Assembly Code Optimization

Assembly code optimization on the Cortex-A8

This guide presents specific optimization techniques for the ARM Cortex-A8 processor and its dual-issue, in-order pipeline.

Use the ARMv7 movw/movt instructions

Newer ARM processors allow loading 32-bit values as two 16-bit immediates. The movw instruction loads the lower 16 bits, and movt loads the upper 16 bits. The movw instruction clears the upper 16 bits, so that 16-bit values can be loaded using a single instruction. The movt instruction does not affect the lower bits.

On older ARM processors, it was common to load 32-bit values with a PC-relative load. This should be avoided because it may result in a cache miss.

Branch Prediction

There is a one-cycle stall in instruction fetch when a branch is predicted taken. It is therefore preferable to structure code so that the most likely code path is the one where the branch is not taken.

Unconditional branches may be mispredicted, and load instructions which follow branches may be decoded and cause cache accesses. Avoid placing load instructions after branches unless you intend the CPU to prefetch the addresses they reference.

The branch predictor has a call/return stack for jumps which reference r14 or stack operations using r13 which load the program counter. For best performance, make sure any pop, mov pc,lr or bx lr jumps to the same location as was set by the matching bl instruction. For non-return jumps, use a register other than r14.

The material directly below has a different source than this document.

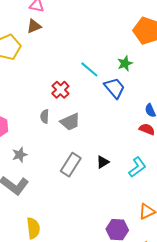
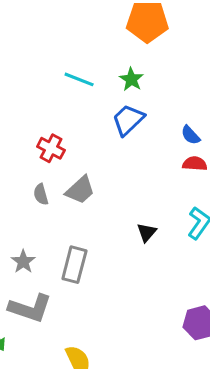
cyan line: (89, 69) -> (79, 79), moved
blue trapezoid: (115, 88) -> (128, 120), turned -75
gray rectangle: (71, 165) -> (74, 265), moved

Although instructions are decoded in pairs, the branch predictor can only predict one branch target per cycle. If you have a conditional branch which is immediately followed by another branch, and the first branch is likely to be taken, place a no-operation instruction between the branches to prevent decoding and prediction of the second branch. Inserting NOPs is detrimental if the first branch is infrequently taken.

Dual-Issue Restrictions

Only one branch instruction can issue per cycle. Only one load or store instruction can issue per cycle. Instructions which write to the same register can not issue together.

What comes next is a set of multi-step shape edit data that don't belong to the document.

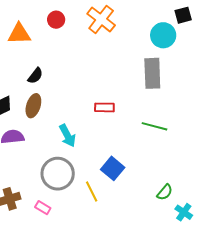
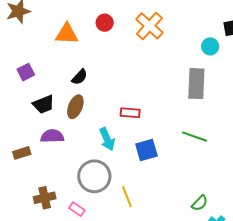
cyan circle: (163, 35) -> (210, 46), size x0.7
red rectangle: (104, 107) -> (130, 113), moved
blue square: (113, 168) -> (146, 150), moved, turned 30

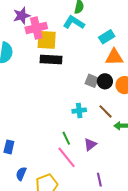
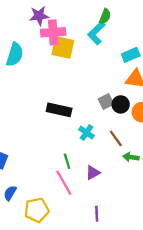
cyan L-shape: (74, 23) -> (96, 33), turned -85
black rectangle: (51, 59) -> (59, 110), moved
gray square: (92, 81) -> (106, 102), turned 32
cyan cross: (79, 111) -> (86, 133), turned 32

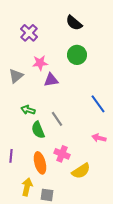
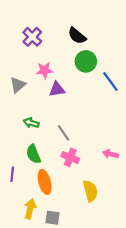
black semicircle: (74, 23) -> (77, 36), moved
blue line: (98, 104) -> (110, 82), moved
green semicircle: (38, 130) -> (33, 154), moved
pink cross: (62, 154) -> (70, 157), moved
yellow semicircle: (81, 171) -> (90, 191), turned -72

There is a one-cycle delay before any written register can be used as the address of a subsequent load or store instruction. There is a one-cycle delay before any written register can be used by an instruction which performs a shift or rotation on that register.

There is one cycle delay before the result of a load can be used. In the aforementioned cases involving subsequent shift or rotate instructions, or the address of a load or store instruction, the total delay is two cycles.

Stores occur at the end of the pipeline and store instructions can issue in the same cycle as another instruction which writes the same register. Similarly, conditional branches can issue in the same cycle as flag-setting instructions because the branch is not resolved until the following cycle. In all other cases, instructions can not issue together if the second instruction depends on the results of the first.

Instruction pairing restrictions following a branch

The Cortex-A8 processor normally fetches two instructions per cycle and the branch predictor tests each against the global history buffer. However, there is only one entry in the branch target buffer for each pair of instructions. Therefore, branch instructions, and certain instructions which resemble branches, may adversely affect branch prediction when present in pairs. To reduce the risk of branch misprediction, avoid pairing branch instructions with the following:

Branch instructions
Load instructions, whether or not they write r15
Arithmetic/logic instructions which do not set flags and do not have an immediate value, whether or not they write r15

Flag-setting instructions can be used to avoid this restriction. Additionally, MOV instructions that do not have immediate values can be replaced with ADD, SUB, ORR, or EOR instructions using zero as an immediate value.

Code alignment

Code alignment should be used with caution. Alignment has the potential to increase performance, but may be detrimental in some circumstances.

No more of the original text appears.